The Department of Commerce, instead, acted to defeat the victim it was under mandate to assist, by removing this leverage (and the chance thereby to proñt) by a token settlement with the violators in lieu of prosecution.
No. 82-1064, Plaintiffs Appendix at 172 (filed Mar. 29, 1982) (emphasis in original).
. Application of the doctrine is in any event discretionary, see Messenger v. Anderson, 225 U.S. 436, 444, 32 S.Ct. 739, 740, 56 L.Ed. 1152 (1912), and there are a number of recognized grounds for declining to invoke it that would embrace the present case. The doctrine does not preclude courts from reexamining issues that go to their constitutional power over the case, Potomac Passengers Ass’n v. Chesapeake & Ohio Ry., 520 F.2d 91, 95 & n. 22 (D.C.Cir.1975), or issues affected by newly discovered facts, see Zenith Laboratories, Inc. v. Carter-Wallace, Inc., 530 F.2d 508, 512 (3d Cir.), cert. denied, 429 U.S. 828, 97 S.Ct. 85, 50 L.Ed.2d 91 (1976).

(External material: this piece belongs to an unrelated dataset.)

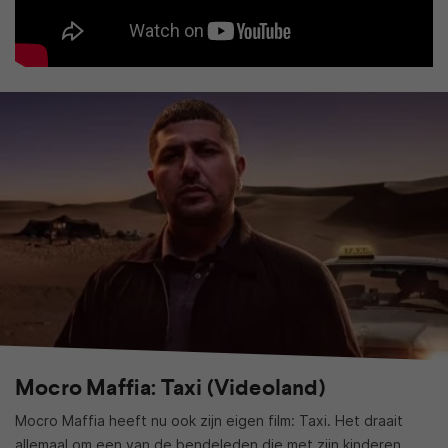
Mocro Maffia: Taxi (Videoland)
Mocro Maffia heeft nu ook zijn eigen film: Taxi. Het draait
allemaal om een van de bendeleden die met zijn kinderen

. Much less do we question the correctness of the Second Circuit’s determination of standing in Safir v. Gibson, supra, 417 F.2d 972. Just as the doctrine of law of the case does not make our 1977 determination relevant to the issue of present standing, so also the doctrine of collateral estoppel does not make that 1969 determination relevant. See United States v. Crow Dog, 532 F.2d 1182, 1188 (8th Cir. 1976), cert. denied, 430 U.S. 929, 97 S.Ct. 1547, 51 L.Ed.2d 772 (1977) (transfer of indictment for trial did not preclude subsequent denial of motion to transfer superseding indictment since the only issue determined by the prior order was that a fair trial in the District of South Dakota could not be had at that time on that indictment).